PROVIDED RECORDS
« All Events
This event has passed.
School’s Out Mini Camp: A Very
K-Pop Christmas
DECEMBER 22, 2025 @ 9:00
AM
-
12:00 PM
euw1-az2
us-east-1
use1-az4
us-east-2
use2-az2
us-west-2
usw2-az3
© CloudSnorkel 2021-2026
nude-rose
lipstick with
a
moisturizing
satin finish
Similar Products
...
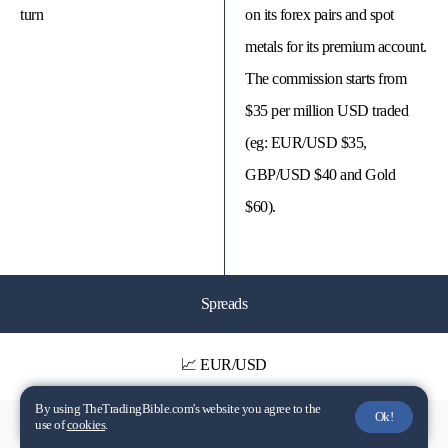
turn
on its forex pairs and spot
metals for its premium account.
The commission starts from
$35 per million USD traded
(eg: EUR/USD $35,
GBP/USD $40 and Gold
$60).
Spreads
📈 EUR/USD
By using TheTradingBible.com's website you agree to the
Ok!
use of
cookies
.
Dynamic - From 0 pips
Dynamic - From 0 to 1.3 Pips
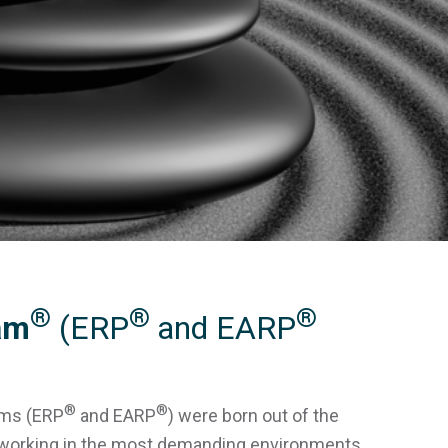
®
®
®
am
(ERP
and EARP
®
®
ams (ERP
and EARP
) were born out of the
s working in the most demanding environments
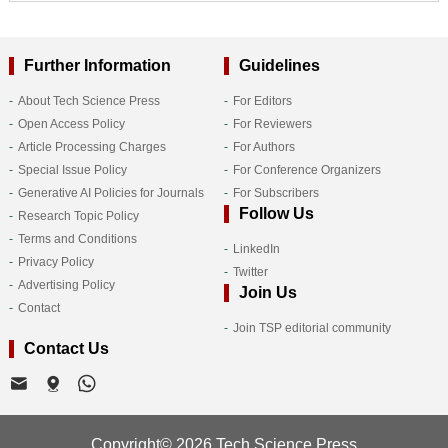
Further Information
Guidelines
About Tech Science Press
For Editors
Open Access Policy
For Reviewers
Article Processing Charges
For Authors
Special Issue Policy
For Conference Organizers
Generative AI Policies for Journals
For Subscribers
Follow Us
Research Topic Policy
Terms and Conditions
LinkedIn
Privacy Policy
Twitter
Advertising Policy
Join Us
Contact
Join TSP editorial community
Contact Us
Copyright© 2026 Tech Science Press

WHAT YOU SHOULD DO
Determine how many lines in the preceding records include the word "Policy". The answer is that number alone.

EXPECTED ANSWER
5